▶ _WHAT YOU WILL DO_
Pictures are to be left out, and only the lines below starting at the one with "背透设计,透过蓝宝石镜面可见APS厂搭载的是一枚" and ending at the one with "7,15 bilhões em julho" are to be reproduced, each exactly, both ends included.

Stored items from a collection:

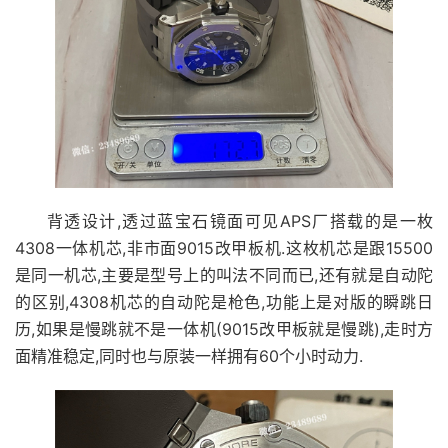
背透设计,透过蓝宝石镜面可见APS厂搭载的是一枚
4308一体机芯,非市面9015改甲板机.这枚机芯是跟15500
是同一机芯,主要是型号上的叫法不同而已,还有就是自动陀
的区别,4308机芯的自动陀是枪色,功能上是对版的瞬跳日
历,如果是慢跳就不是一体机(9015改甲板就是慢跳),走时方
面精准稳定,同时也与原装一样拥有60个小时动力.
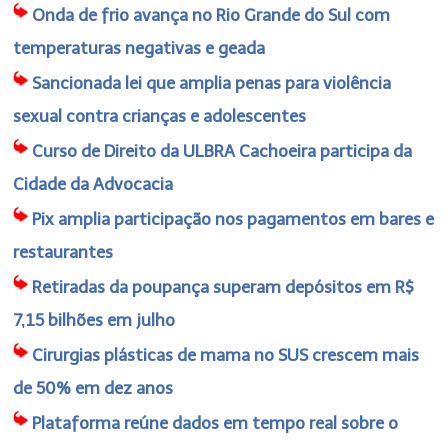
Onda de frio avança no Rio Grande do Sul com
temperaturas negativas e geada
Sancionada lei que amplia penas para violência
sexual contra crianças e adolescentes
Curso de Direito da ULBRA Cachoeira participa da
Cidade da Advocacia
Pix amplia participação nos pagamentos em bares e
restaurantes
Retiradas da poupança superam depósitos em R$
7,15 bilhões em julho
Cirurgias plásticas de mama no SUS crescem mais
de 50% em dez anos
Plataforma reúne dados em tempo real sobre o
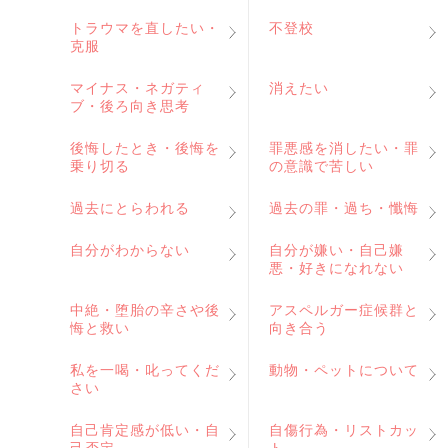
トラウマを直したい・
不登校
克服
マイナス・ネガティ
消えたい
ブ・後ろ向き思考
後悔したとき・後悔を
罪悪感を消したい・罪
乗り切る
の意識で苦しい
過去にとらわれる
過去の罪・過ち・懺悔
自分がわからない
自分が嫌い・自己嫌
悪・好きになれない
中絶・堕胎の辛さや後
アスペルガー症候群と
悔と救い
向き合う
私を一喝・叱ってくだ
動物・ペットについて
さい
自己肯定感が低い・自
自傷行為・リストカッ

==

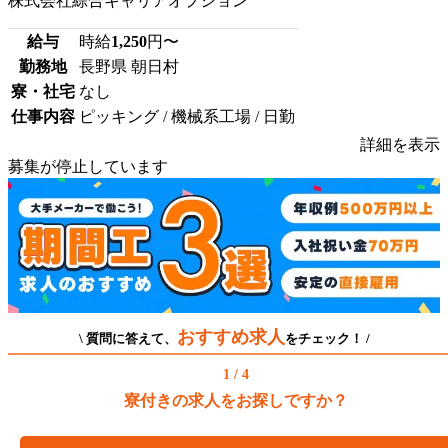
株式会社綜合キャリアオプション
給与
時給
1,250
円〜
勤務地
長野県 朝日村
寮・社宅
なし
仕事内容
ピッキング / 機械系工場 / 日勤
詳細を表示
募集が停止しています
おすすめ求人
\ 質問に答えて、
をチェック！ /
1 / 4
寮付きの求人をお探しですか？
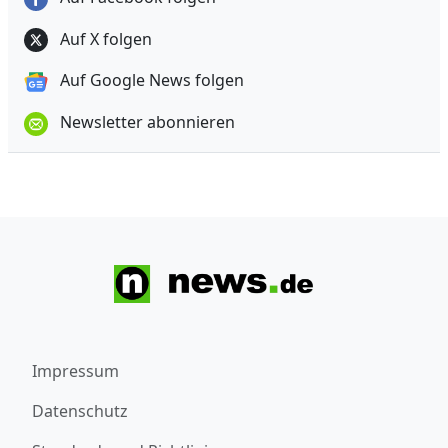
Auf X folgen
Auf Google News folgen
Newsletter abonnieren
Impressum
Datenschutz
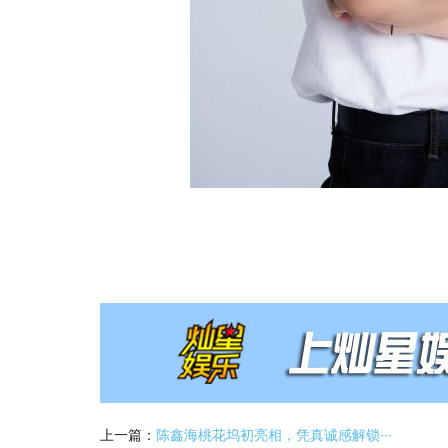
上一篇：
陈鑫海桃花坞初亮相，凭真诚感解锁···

▶ _SOLUTION TO THE PROBLEM_
背透设计,透过蓝宝石镜面可见APS厂搭载的是一枚
4308一体机芯,非市面9015改甲板机.这枚机芯是跟15500
是同一机芯,主要是型号上的叫法不同而已,还有就是自动陀
的区别,4308机芯的自动陀是枪色,功能上是对版的瞬跳日
历,如果是慢跳就不是一体机(9015改甲板就是慢跳),走时方
面精准稳定,同时也与原装一样拥有60个小时动力.
Onda de frio avança no Rio Grande do Sul com
temperaturas negativas e geada
Sancionada lei que amplia penas para violência
sexual contra crianças e adolescentes
Curso de Direito da ULBRA Cachoeira participa da
Cidade da Advocacia
Pix amplia participação nos pagamentos em bares e
restaurantes
Retiradas da poupança superam depósitos em R$
7,15 bilhões em julho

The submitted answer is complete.